On projects aiming for LEED v5‑aligned procurement or corporate carbon targets, products without product‑specific EPDs can be penalized in calculations or deprioritized during submittal reviews. Teams prefer items with verified, comparable numbers so they do not have to plug in conservative defaults. One missing EPD for a commonly used fitting can slow, or even stall, approvals.

The competitive field HOBAS meets

Direct material competitors in large diameters include GRP peers and substitute materials that specifiers compare in value engineering: PVC, HDPE, ductile iron and reinforced concrete. Several of those categories have easy‑to‑download baselines today. PVC water and sewer pipe has a current industry‑wide EPD verified by NSF, updated in 2023 (Uni‑Bell, 2023). Premise‑plumbing plastics are now covered by a portfolio of industry‑averaged EPDs listed in the ICC‑ES directory (ICC‑ES EPD Directory, 2025). While those are not one‑to‑one substitutes for large GRP pressure or jacking pipes, they shape expectations among owners who now assume “EPD on file” as the norm.

A fast win: cover the high‑runner accessories

If coverage for pipes is strong but accessories are thin, start with the three most specified fittings, the standard manhole design, and any frequently bundled reducer. These items usually share resin systems and lay‑ups with neighboring pipe SKUs, so data collection is straightforward. A tight scope, one reference year of plant data, and clear PCR alignment makes the publishing queue move fast. It’s defintely low‑hanging fruit that protects entire GRP packages from last‑minute swaps.

What good looks like for HOBAS

Aim for end‑to‑end coverage of the typical package on a sewer, storm, or pressure main: pipe series by diameter class, a representative coupling, two to three fittings, and the standard manhole. Keep declarations product‑specific where possible rather than leaning on sector averages. Choose a program operator that matches your key markets, and keep an eye on PCR versions so renewals do not bunch up against expiries.

Where to learn more

Amiblu publishes sustainability materials and an overview of its EPD work on its site (Sustainability at Amiblu). For buyers and specifiers, the headline is simple. HOBAS has credible coverage on core pipes today, and rounding out accessories will reduce friction and keep GRP squarely in play on projects where verified numbers decide the short list.

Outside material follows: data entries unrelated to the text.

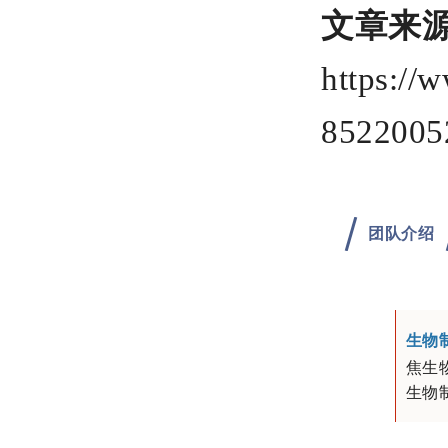
文章来
https://
8522005
团队介绍
生物
焦生
生物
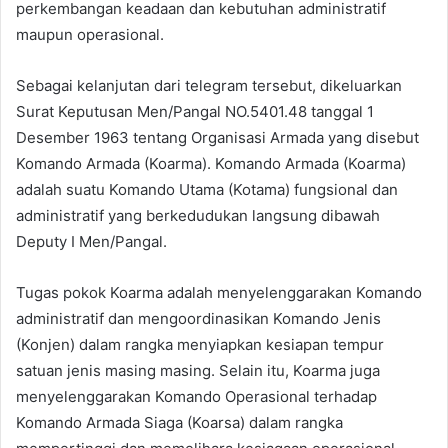
perkembangan keadaan dan kebutuhan administratif
maupun operasional.
Sebagai kelanjutan dari telegram tersebut, dikeluarkan
Surat Keputusan Men/Pangal NO.5401.48 tanggal 1
Desember 1963 tentang Organisasi Armada yang disebut
Komando Armada (Koarma). Komando Armada (Koarma)
adalah suatu Komando Utama (Kotama) fungsional dan
administratif yang berkedudukan langsung dibawah
Deputy I Men/Pangal.
Tugas pokok Koarma adalah menyelenggarakan Komando
administratif dan mengoordinasikan Komando Jenis
(Konjen) dalam rangka menyiapkan kesiapan tempur
satuan jenis masing masing. Selain itu, Koarma juga
menyelenggarakan Komando Operasional terhadap
Komando Armada Siaga (Koarsa) dalam rangka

Frequently Asked Questions

Is HOBAS a standalone company or part of a larger group?

HOBAS is a brand within Amiblu that focuses on GRP piping for water, wastewater, storm and trenchless applications.

Do HOBAS pipes have product-specific EPDs?

Yes. Amiblu publishes dozens of product-specific EPDs for HOBAS and Flowtite pipe families, many registered with EPD Norway and valid through 2026–2027 (EPD Norway, 2025).

Which product areas look undercovered by EPDs?

Standalone EPDs for GRP fittings, manholes and some couplings are less visible. Prioritizing these closes common submittal gaps.

Which competing materials typically show up with EPDs on file?

PVC pipe has a 2023 industry‑wide EPD verified by NSF (Uni‑Bell, 2023), and ICC‑ES lists new industry‑averaged EPDs for common premise‑plumbing plastics (ICC‑ES EPD Directory, 2025).